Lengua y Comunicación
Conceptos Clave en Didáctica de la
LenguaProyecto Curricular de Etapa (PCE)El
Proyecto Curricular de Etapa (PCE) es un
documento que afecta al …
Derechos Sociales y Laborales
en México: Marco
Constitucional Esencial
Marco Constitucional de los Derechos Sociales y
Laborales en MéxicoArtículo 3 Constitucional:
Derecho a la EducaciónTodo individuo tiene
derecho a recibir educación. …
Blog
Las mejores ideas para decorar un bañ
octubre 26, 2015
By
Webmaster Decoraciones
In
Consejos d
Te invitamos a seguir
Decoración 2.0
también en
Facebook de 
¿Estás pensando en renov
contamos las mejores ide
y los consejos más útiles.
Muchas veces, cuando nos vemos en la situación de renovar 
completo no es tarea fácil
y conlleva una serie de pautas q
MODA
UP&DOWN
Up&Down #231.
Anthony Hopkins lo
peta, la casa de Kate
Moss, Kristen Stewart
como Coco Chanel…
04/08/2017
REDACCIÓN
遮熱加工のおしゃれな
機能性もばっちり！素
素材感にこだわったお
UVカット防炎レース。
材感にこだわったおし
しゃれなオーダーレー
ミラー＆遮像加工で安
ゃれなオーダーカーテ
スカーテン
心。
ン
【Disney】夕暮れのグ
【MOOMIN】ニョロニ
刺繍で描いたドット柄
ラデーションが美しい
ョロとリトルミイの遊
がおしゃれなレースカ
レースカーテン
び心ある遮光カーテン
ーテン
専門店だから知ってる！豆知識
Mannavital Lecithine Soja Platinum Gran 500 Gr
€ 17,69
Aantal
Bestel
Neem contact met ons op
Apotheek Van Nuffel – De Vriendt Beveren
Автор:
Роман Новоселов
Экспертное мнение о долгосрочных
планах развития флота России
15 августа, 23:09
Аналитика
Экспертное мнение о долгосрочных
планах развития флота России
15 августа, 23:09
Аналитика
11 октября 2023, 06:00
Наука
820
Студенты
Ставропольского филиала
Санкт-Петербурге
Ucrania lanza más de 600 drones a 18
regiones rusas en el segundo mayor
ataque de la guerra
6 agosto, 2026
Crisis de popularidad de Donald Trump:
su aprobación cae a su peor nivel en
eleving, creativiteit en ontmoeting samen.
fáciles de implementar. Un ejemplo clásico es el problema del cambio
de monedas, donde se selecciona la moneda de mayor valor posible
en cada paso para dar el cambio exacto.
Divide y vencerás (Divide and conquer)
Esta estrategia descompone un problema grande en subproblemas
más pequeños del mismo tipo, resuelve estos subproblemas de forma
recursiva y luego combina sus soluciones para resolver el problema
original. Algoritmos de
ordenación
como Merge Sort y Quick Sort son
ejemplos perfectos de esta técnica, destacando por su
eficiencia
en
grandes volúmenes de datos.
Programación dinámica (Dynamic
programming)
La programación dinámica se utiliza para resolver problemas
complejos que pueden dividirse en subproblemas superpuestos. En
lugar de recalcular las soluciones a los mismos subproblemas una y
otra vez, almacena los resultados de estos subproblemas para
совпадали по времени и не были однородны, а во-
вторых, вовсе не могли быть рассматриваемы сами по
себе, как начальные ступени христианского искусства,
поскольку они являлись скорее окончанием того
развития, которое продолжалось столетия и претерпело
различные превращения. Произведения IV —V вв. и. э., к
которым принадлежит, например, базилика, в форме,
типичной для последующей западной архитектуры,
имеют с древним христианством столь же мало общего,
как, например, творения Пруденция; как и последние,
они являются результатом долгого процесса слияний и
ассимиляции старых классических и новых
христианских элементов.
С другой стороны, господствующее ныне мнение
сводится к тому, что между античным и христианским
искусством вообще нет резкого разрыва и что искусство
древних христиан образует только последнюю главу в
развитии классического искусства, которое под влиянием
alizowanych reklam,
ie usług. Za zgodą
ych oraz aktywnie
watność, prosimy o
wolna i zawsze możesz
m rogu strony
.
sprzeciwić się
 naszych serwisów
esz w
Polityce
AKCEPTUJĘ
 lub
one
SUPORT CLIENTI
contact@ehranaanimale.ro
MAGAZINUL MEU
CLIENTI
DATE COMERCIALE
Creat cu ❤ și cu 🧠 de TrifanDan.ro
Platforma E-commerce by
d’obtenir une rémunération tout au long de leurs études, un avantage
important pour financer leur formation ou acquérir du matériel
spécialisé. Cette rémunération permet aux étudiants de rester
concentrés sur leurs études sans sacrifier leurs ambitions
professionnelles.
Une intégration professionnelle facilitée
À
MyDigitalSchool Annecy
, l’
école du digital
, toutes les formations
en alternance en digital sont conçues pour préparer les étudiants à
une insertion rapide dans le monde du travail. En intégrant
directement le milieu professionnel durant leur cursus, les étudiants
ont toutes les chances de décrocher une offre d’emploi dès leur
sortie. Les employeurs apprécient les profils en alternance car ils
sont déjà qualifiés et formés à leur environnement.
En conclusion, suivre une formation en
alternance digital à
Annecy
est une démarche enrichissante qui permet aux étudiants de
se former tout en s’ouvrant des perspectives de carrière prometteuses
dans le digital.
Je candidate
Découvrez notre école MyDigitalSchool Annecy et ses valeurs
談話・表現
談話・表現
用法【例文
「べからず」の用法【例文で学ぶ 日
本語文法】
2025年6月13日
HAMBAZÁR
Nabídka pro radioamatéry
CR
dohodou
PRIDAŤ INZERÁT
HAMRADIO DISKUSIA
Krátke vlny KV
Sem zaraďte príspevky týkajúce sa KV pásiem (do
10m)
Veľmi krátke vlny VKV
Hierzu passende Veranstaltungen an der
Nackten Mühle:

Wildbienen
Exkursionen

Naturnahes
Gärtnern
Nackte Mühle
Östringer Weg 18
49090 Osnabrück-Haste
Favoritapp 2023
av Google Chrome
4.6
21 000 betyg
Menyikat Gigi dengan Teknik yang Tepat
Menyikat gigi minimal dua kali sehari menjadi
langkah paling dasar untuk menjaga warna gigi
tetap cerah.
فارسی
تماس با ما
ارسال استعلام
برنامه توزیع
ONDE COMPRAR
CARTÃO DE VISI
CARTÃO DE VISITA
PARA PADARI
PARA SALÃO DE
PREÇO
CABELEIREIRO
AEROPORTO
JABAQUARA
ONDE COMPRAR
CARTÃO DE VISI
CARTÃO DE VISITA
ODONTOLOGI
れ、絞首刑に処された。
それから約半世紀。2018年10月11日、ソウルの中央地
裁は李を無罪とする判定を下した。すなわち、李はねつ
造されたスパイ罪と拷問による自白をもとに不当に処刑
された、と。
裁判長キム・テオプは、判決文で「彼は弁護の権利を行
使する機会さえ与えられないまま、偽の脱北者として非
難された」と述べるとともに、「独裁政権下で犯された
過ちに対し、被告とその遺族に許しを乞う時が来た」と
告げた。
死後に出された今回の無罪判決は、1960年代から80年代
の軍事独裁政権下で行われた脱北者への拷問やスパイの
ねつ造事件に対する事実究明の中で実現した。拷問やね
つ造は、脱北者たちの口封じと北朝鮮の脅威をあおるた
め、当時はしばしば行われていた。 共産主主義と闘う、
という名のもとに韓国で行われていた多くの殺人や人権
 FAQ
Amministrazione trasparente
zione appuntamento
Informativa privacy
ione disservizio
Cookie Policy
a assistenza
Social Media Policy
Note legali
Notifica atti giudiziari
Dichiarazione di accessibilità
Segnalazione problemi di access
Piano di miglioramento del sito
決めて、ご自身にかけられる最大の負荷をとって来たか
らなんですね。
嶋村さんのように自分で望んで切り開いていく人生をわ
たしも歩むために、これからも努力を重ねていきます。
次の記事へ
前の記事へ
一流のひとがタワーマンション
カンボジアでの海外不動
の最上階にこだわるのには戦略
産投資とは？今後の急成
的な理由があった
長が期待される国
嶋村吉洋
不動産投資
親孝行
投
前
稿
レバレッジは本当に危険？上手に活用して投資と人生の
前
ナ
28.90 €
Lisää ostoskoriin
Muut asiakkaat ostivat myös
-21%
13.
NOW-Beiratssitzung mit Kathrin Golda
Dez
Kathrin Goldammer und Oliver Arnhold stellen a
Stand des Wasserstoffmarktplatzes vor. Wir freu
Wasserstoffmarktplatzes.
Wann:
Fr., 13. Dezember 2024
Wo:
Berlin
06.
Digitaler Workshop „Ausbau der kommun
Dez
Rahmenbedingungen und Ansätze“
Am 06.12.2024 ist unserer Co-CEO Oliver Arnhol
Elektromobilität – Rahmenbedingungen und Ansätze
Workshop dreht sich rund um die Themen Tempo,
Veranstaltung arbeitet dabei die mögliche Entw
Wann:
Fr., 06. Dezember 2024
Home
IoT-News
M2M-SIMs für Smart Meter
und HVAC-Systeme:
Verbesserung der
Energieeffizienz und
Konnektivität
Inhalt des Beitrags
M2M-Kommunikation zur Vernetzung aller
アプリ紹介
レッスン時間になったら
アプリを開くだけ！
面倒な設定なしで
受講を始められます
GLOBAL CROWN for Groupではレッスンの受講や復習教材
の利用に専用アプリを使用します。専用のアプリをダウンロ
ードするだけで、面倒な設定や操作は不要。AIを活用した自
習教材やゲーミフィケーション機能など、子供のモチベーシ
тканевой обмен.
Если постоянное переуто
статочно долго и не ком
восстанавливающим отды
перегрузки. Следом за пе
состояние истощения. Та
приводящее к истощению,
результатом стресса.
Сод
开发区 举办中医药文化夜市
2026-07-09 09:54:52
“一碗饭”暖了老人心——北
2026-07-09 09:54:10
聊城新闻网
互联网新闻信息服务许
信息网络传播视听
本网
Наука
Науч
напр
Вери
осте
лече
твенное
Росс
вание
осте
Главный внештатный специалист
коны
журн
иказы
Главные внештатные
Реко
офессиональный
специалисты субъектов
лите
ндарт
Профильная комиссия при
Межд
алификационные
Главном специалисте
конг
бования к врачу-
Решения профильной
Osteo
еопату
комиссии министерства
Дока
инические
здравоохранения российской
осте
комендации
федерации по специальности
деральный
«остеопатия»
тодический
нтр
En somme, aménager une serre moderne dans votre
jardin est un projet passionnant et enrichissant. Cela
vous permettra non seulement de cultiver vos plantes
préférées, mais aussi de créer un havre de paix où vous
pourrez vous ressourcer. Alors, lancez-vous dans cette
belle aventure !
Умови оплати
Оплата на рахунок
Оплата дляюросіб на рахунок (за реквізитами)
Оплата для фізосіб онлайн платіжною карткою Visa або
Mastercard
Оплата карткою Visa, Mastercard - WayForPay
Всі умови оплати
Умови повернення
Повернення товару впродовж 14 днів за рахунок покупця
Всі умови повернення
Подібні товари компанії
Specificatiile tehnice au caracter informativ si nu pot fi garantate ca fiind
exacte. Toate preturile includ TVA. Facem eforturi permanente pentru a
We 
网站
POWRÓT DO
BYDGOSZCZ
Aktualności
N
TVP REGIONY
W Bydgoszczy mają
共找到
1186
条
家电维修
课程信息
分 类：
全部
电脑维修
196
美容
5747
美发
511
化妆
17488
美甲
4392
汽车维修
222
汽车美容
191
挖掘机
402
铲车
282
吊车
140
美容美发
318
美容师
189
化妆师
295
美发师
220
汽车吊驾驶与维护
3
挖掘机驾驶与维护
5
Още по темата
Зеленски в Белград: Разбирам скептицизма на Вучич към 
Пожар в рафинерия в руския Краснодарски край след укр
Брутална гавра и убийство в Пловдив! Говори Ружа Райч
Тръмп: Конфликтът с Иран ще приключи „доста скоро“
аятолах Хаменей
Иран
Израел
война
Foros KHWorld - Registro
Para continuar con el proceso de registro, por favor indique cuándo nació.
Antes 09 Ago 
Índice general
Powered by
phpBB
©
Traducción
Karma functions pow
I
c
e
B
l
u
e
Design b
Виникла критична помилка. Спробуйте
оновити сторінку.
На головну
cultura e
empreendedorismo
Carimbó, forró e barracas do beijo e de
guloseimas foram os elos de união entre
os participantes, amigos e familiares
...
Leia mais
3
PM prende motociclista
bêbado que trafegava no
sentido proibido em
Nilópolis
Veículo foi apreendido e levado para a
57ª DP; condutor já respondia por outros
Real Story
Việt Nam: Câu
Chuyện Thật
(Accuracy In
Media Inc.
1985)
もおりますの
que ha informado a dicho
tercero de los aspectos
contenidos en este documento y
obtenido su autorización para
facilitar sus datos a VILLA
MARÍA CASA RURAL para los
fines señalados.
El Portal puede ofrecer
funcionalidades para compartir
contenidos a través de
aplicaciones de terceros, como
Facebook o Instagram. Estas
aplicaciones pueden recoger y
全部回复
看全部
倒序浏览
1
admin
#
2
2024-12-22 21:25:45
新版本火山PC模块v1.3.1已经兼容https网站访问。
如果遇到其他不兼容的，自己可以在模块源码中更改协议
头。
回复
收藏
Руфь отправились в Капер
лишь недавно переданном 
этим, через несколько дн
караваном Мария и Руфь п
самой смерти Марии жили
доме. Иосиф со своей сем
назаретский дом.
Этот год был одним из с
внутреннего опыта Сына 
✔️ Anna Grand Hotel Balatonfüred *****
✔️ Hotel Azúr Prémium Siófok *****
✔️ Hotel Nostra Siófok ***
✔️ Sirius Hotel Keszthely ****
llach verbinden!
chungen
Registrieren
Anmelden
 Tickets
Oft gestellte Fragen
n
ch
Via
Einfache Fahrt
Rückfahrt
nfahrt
________________
▸ **WORK REQUEST**
Please return every line of the records that contains the word "contact".

▸ **ANSWER AREA**
Neem contact met ons op
contact@ehranaanimale.ro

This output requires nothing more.